_What to do_: Go through the records below and return each line that has "forCh" in it.

_Records supplied_:
···

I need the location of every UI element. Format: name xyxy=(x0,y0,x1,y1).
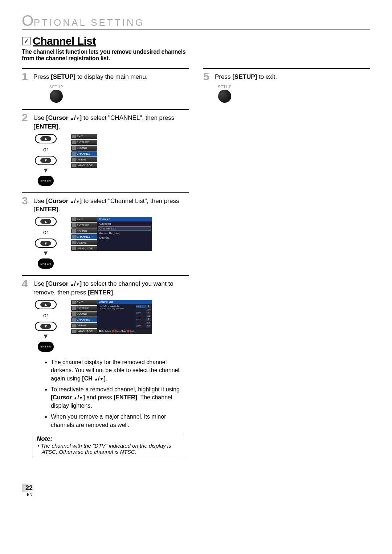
enter-button-icon: ENTER xyxy=(38,258,54,269)
osd-menu: EXIT PICTURE SOUND CHANNEL DETAIL LANGUA… xyxy=(71,134,97,168)
remote-cursor-group: ▲ or ▼ ▼ ENTER xyxy=(35,134,57,186)
osd-sub-antenna: Antenna xyxy=(97,236,152,240)
setup-button-group: SETUP xyxy=(218,85,232,103)
checkbox-icon: ✓ xyxy=(22,37,30,45)
bullet: To reactivate a removed channel, highlig… xyxy=(51,386,189,410)
step-number: 3 xyxy=(22,195,30,206)
divider xyxy=(22,109,189,110)
channel-list-panel: Channel List Highlight channels forCh Up… xyxy=(97,300,152,334)
cl-rows: DTV1 27 DTV1 41 DTV1 57 DTV67 xyxy=(136,305,151,327)
osd-item-picture: PICTURE xyxy=(71,306,97,311)
osd-submenu-header: Channel xyxy=(97,217,152,221)
remote-cursor-group: ▲ or ▼ ▼ ENTER xyxy=(35,217,57,269)
setup-label: SETUP xyxy=(218,85,232,89)
cl-row: 27 xyxy=(136,309,151,311)
step-number: 5 xyxy=(203,71,212,82)
osd-item-language: LANGUAGE xyxy=(71,246,97,251)
header-initial: O xyxy=(22,15,34,27)
step-number: 1 xyxy=(22,71,30,82)
osd-item-detail: DETAIL xyxy=(71,157,97,162)
step-text: Press [SETUP] to exit. xyxy=(215,71,277,81)
cursor-down-icon: ▼ xyxy=(35,239,57,248)
osd-sub-channel-list: Channel List xyxy=(98,226,151,231)
enter-button-icon: ENTER xyxy=(38,342,54,352)
cl-row: DTV67 xyxy=(136,325,151,327)
cl-hint: Highlight channels forCh Up/Down key sel… xyxy=(97,304,133,311)
osd-item-picture: PICTURE xyxy=(71,140,97,145)
or-label: or xyxy=(43,146,48,153)
header-title: PTIONAL SETTING xyxy=(34,17,144,28)
osd-sub-autoscan: Autoscan xyxy=(97,221,152,226)
step-text: Use [Cursor /] to select the channel you… xyxy=(33,278,189,297)
page-header: O PTIONAL SETTING xyxy=(22,15,370,30)
osd-item-detail: DETAIL xyxy=(71,240,97,245)
divider xyxy=(203,68,370,69)
osd-submenu: Channel Autoscan Channel List Manual Reg… xyxy=(97,217,152,251)
cursor-down-icon: ▼ xyxy=(35,156,57,165)
divider xyxy=(22,192,189,193)
cursor-up-icon: ▲ xyxy=(35,217,57,226)
arrow-down-icon: ▼ xyxy=(42,249,49,257)
note-box: Note: The channel with the "DTV" indicat… xyxy=(33,433,185,458)
osd-item-detail: DETAIL xyxy=(71,323,97,328)
or-label: or xyxy=(43,312,48,319)
osd-with-submenu: EXIT PICTURE SOUND CHANNEL DETAIL LANGUA… xyxy=(71,217,152,251)
bullet: The channel display for the removed chan… xyxy=(51,358,189,383)
osd-item-channel: CHANNEL xyxy=(71,234,97,239)
osd-item-exit: EXIT xyxy=(71,134,97,139)
osd-item-sound: SOUND xyxy=(71,146,97,151)
cl-row: DTV1 xyxy=(136,305,151,308)
step-text: Use [Cursor /] to select "Channel List",… xyxy=(33,195,179,214)
step4-notes: The channel display for the removed chan… xyxy=(36,358,189,429)
divider xyxy=(22,275,189,276)
cursor-up-icon: ▲ xyxy=(35,300,57,309)
cl-row: DTV1 xyxy=(136,318,151,321)
setup-button-group: SETUP xyxy=(49,85,63,103)
osd-item-channel: CHANNEL xyxy=(71,317,97,322)
cl-footer: Ch Select Watch/Skip Back xyxy=(97,329,152,333)
cl-row: 41 xyxy=(136,315,151,317)
setup-button-icon xyxy=(218,90,231,103)
cursor-down-icon: ▼ xyxy=(35,322,57,331)
step-text: Use [Cursor /] to select "CHANNEL", then… xyxy=(33,112,174,131)
setup-label: SETUP xyxy=(49,85,63,89)
osd-item-exit: EXIT xyxy=(71,217,97,222)
enter-button-icon: ENTER xyxy=(38,176,54,186)
page-number: 22 xyxy=(22,484,35,492)
osd-item-sound: SOUND xyxy=(71,228,97,233)
arrow-down-icon: ▼ xyxy=(42,167,49,174)
or-label: or xyxy=(43,229,48,236)
cl-row: 57 xyxy=(136,322,151,324)
setup-button-icon xyxy=(50,90,63,103)
note-title: Note: xyxy=(37,435,181,443)
arrow-down-icon: ▼ xyxy=(42,333,49,340)
section-description: The channel list function lets you remov… xyxy=(22,49,196,62)
note-body: The channel with the "DTV" indicated on … xyxy=(42,443,181,455)
cl-header: Channel List xyxy=(97,300,152,304)
section-title: Channel List xyxy=(33,35,96,47)
step-text: Press [SETUP] to display the main menu. xyxy=(33,71,148,81)
bullet: When you remove a major channel, its min… xyxy=(51,413,189,429)
language-code: EN xyxy=(27,492,35,497)
page-footer: 22 EN xyxy=(22,484,370,497)
osd-item-channel: CHANNEL xyxy=(71,151,97,156)
osd-channel-list-panel: EXIT PICTURE SOUND CHANNEL DETAIL LANGUA… xyxy=(71,300,152,334)
osd-item-sound: SOUND xyxy=(71,311,97,317)
step-number: 4 xyxy=(22,278,30,289)
divider xyxy=(22,68,189,69)
osd-item-language: LANGUAGE xyxy=(71,329,97,334)
osd-item-picture: PICTURE xyxy=(71,223,97,228)
remote-cursor-group: ▲ or ▼ ▼ ENTER xyxy=(35,300,57,352)
osd-item-exit: EXIT xyxy=(71,300,97,305)
step-number: 2 xyxy=(22,112,30,123)
cl-row: DTV1 xyxy=(136,311,151,314)
osd-sub-manual-register: Manual Register xyxy=(97,231,152,236)
osd-item-language: LANGUAGE xyxy=(71,163,97,168)
cursor-up-icon: ▲ xyxy=(35,134,57,143)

···

_Problem solution_:
channel-list-panel: Channel List Highlight channels forCh Up… xyxy=(97,300,152,334)
cl-hint: Highlight channels forCh Up/Down key sel… xyxy=(97,304,133,311)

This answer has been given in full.